Crossposted from my personal blog.
Epistemic status: Pretty uncertain. I don't have an expert level understanding of current views in the science of deep learning about why optimization works but just read papers as an amateur. Some of the arguments I present here might be already either known or disproven. If so please let me know!
There are essentially two fundamental questions in the science of deep learning: 1.) Why are models trainable? And 2.) Why do models generalize? The answer to both of these questions relates to the nature and basic geometry of the loss landscape which is ultimately determined by the computational architecture of the model. Here I present my personal and fairly idiosyncratic and speculative answers to these questions and present what I think are fairly novel answers for both of these questions. Let's get started.
First let's think about the first question: Why are deep learning models trainable at all? A-priori, they shouldn't be. Deep neural networks are fundamentally solving incredibly high dimensional problems with extremely non-convex loss-landscape.

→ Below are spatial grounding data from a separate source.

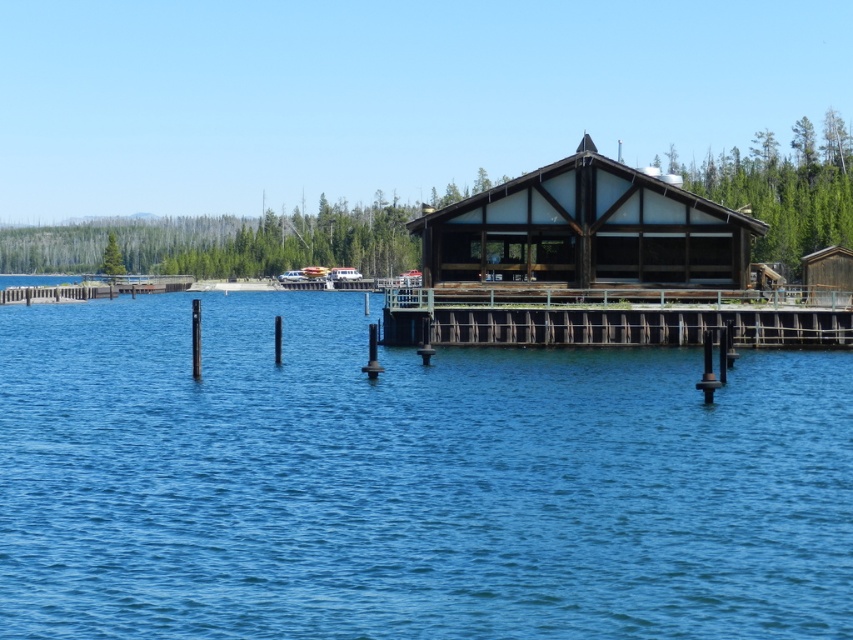 You are planning to dock your boat at the lakeside. The blue water at center and the metallic silver boat at center are both visible. Which one should you avoid hitting when maneuvering your boat into position?

You should avoid hitting the blue water at center because it has a larger size compared to the metallic silver boat at center, making it more likely to obstruct your path.

You are standing on the lakeside and see the brown wooden dock at center and the metallic silver boat at center. Which object is nearer to you?

The brown wooden dock at center is closer to the viewer than the metallic silver boat at center, so the brown wooden dock at center is nearer to you.

You are standing at the edge of the lake and want to determine which of the two points, point (299, 508) or point (296, 269), is nearer to you. Based on the scene description, which point is closer?

Point (299, 508) is closer to the viewer than point (296, 269). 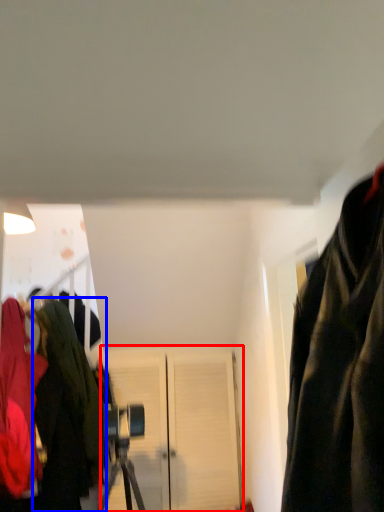 Question: Which object is closer to the camera taking this photo, door (highlighted by a red box) or jacket (highlighted by a blue box)?

Choices:
 (A) door
 (B) jacket

Answer: (B) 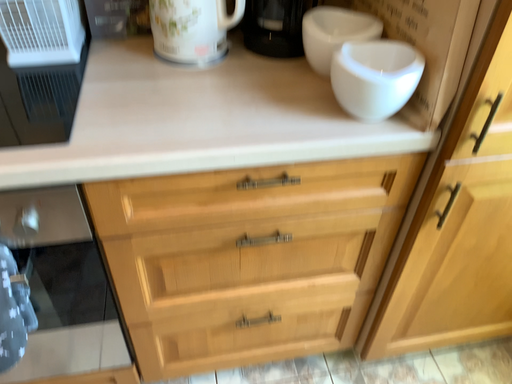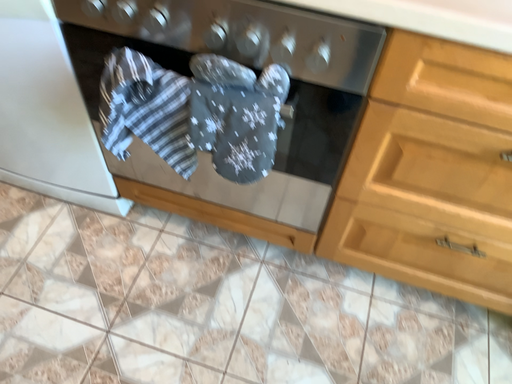 Question: How did the camera likely rotate when shooting the video?

Choices:
 (A) rotated right
 (B) rotated left

Answer: (B) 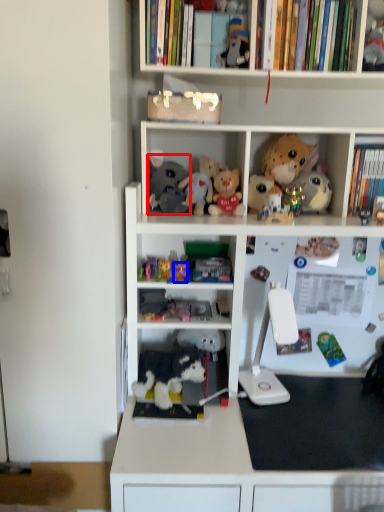 Question: Which of the following is the farthest to the observer, toy (highlighted by a red box) or toy (highlighted by a blue box)?

Choices:
 (A) toy
 (B) toy

Answer: (A) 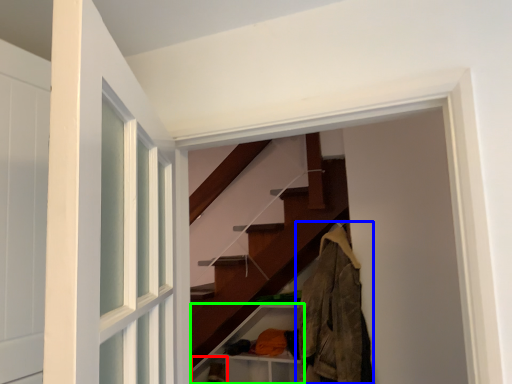 Question: Based on their relative distances, which object is farther from shelf (highlighted by a red box)? Choose from clothing (highlighted by a blue box) and cabinet (highlighted by a green box).

Choices:
 (A) clothing
 (B) cabinet

Answer: (A) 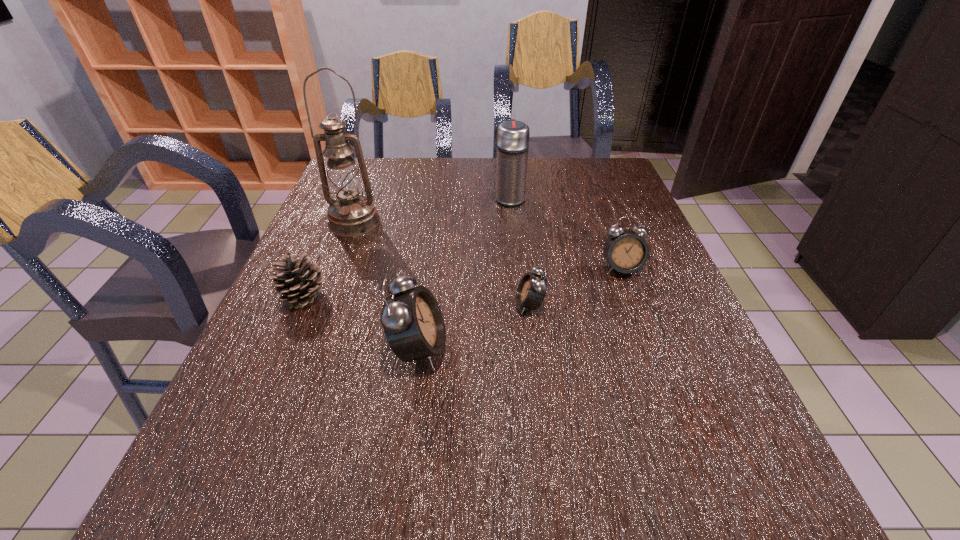 I want to click on the third closest object to the farthest alarm clock, so click(x=412, y=321).

Find the location of `object that is the fifth closest to the second tallest alarm clock`. object that is the fifth closest to the second tallest alarm clock is located at coordinates (299, 280).

This screenshot has height=540, width=960. I want to click on the closest alarm clock relative to the farthest alarm clock, so click(531, 291).

Where is `the second closest alarm clock to the second tallest object`? The image size is (960, 540). the second closest alarm clock to the second tallest object is located at coordinates (531, 291).

Locate an element on the screen. free space that satisfies the following two spatial constraints: 1. on the back side of the pinecone; 2. on the right side of the fifth nearest object is located at coordinates (336, 222).

Find the location of a particular element. The width and height of the screenshot is (960, 540). vacant region that satisfies the following two spatial constraints: 1. on the back side of the second farthest object; 2. on the left side of the pinecone is located at coordinates (336, 222). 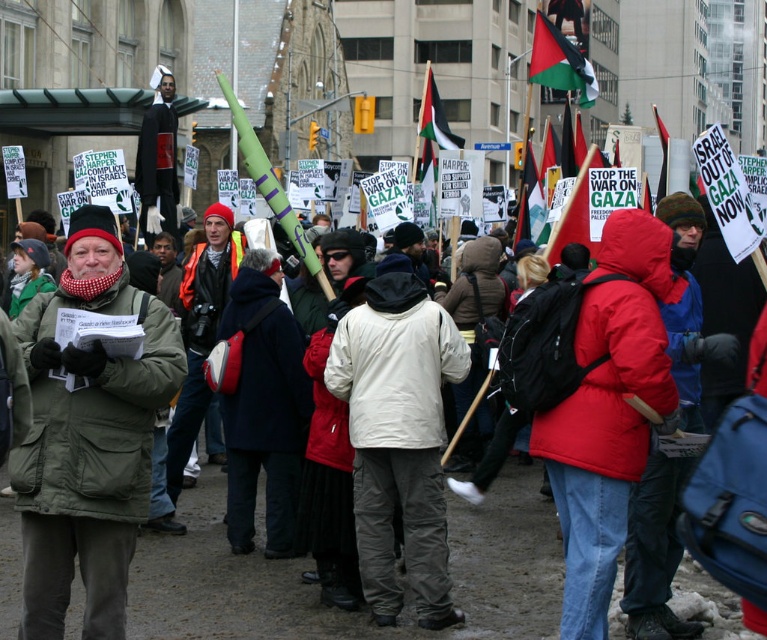 Consider the image. Who is shorter, white matte jacket at center or palestinian flag at upper center?

With less height is palestinian flag at upper center.

Measure the distance from white matte jacket at center to palestinian flag at upper center.

A distance of 79.48 feet exists between white matte jacket at center and palestinian flag at upper center.

Describe the element at coordinates (397, 436) in the screenshot. I see `white matte jacket at center` at that location.

Locate an element on the screen. The image size is (767, 640). white matte jacket at center is located at coordinates (397, 436).

Who is taller, matte red jacket at center or white matte jacket at center?

With more height is white matte jacket at center.

Does point (584, 529) lie behind point (407, 528)?

No, it is not.

The width and height of the screenshot is (767, 640). In order to click on matte red jacket at center in this screenshot , I will do `click(607, 410)`.

Can you confirm if green matte jacket at center is smaller than white matte jacket at center?

Indeed, green matte jacket at center has a smaller size compared to white matte jacket at center.

Is green matte jacket at center below white matte jacket at center?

The entirety of optimization theory should tell you that, in general, this isn't possible. You should get stuck in exponentially many local minima before getting close to any decent optimum, and also you should probably just explode because you are using SGD, the stupidest possible optimizer.
So why does it, in fact, work? The fundamental reason is that we are very deliberately not in the general case. Much of the implicit work of deep learning is fiddling with architectures, hyperparameters, initializations, and so forth to ensure that, in the specific case, the loss landscape is benign. To even get SGD working in the first place, there are two fundamental problems which neural networks solve:
First, vanilla SGD assumes unit variance. This can be shown straightforwardly from a simple Bayesian interpretation of SGD and is also why second order optimizers like natural gradients are useful. In effect, SGD fails whenever the variance and curvature of the loss landscape is either too high (SGD will explode) or too small (SGD will grind to a halt and take forever to traverse the landscape). This problem has many names such as 'vanishing/exploding gradients', 'poor conditioning', 'poor initialization', and so on. Many of the tricks to get neural networks to work address this initializing SGD in, and forcing it to stay in the regime of unit variance. Examples of this include:
a.) Careful scaling of initializations by width to ensure that the post-activation distribution is as close to a unit variance Gaussian as possible.
b.) Careful scaling of initialization by depth to ensure that the network stays close to an identity function at initialization and variance is preserved (around 1). This is necessary to prevent either exploding activations with depth or vanishing activations (rank collapse).
c.) Explicit normalization at every layer (layer norm, batch norm) to force activations to a 0-mean unit variance gaussian, which then shapes the gradient distribution.
d.) Gradient clipping to ensure that large updates do not happen which temporarily cuts off the effects of bad conditioning.
e.) Weight decay which keeps weights close to a 0-mean unit variance Gaussian and hence SGD in the expected range.
f.) Careful architecture design. We design neural networks to be as linear as possible while still having enough nonlinearities to represent useful functions. Innovations like residual connections allow for greater depth without exploding or vanishing as easily.
g.) The Adam optimizer performs a highly approximate (but cheap) rescaling of the parameters with their empirical variance, thus approximatin...